[Opening Provided information section]

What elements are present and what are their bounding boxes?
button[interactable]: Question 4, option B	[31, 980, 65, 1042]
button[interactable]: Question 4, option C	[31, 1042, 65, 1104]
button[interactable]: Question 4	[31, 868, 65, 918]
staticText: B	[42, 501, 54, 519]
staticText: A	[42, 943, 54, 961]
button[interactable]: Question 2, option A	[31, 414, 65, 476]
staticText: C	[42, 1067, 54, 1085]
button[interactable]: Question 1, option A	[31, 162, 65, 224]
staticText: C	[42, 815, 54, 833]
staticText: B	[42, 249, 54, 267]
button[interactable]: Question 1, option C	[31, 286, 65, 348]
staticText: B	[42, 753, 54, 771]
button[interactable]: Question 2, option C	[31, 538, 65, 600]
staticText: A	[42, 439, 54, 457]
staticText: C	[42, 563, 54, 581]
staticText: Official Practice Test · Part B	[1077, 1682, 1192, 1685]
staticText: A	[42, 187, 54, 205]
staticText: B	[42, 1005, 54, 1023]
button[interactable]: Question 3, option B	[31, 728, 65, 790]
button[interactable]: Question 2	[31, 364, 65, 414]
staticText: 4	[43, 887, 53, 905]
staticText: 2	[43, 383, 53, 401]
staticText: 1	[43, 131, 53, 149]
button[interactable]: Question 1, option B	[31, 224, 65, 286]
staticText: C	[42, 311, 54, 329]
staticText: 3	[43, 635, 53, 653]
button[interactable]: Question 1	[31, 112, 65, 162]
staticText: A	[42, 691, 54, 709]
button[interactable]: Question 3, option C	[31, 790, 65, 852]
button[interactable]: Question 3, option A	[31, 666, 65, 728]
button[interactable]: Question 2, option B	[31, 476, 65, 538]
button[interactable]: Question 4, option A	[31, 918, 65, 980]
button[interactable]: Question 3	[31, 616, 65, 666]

[Closing Provided information section]

● **Exercise aim**
In full and without change, transcribe the entries.

● **Completed exercise**
What elements are present and what are their bounding boxes?
button[interactable]: Question 4, option B	[31, 980, 65, 1042]
button[interactable]: Question 4, option C	[31, 1042, 65, 1104]
button[interactable]: Question 4	[31, 868, 65, 918]
staticText: B	[42, 501, 54, 519]
staticText: A	[42, 943, 54, 961]
button[interactable]: Question 2, option A	[31, 414, 65, 476]
staticText: C	[42, 1067, 54, 1085]
button[interactable]: Question 1, option A	[31, 162, 65, 224]
staticText: C	[42, 815, 54, 833]
staticText: B	[42, 249, 54, 267]
button[interactable]: Question 1, option C	[31, 286, 65, 348]
staticText: B	[42, 753, 54, 771]
button[interactable]: Question 2, option C	[31, 538, 65, 600]
staticText: A	[42, 439, 54, 457]
staticText: C	[42, 563, 54, 581]
staticText: Official Practice Test · Part B	[1077, 1682, 1192, 1685]
staticText: A	[42, 187, 54, 205]
staticText: B	[42, 1005, 54, 1023]
button[interactable]: Question 3, option B	[31, 728, 65, 790]
button[interactable]: Question 2	[31, 364, 65, 414]
staticText: 4	[43, 887, 53, 905]
staticText: 2	[43, 383, 53, 401]
staticText: 1	[43, 131, 53, 149]
button[interactable]: Question 1, option B	[31, 224, 65, 286]
staticText: C	[42, 311, 54, 329]
staticText: 3	[43, 635, 53, 653]
button[interactable]: Question 1	[31, 112, 65, 162]
staticText: A	[42, 691, 54, 709]
button[interactable]: Question 3, option C	[31, 790, 65, 852]
button[interactable]: Question 3, option A	[31, 666, 65, 728]
button[interactable]: Question 2, option B	[31, 476, 65, 538]
button[interactable]: Question 4, option A	[31, 918, 65, 980]
button[interactable]: Question 3	[31, 616, 65, 666]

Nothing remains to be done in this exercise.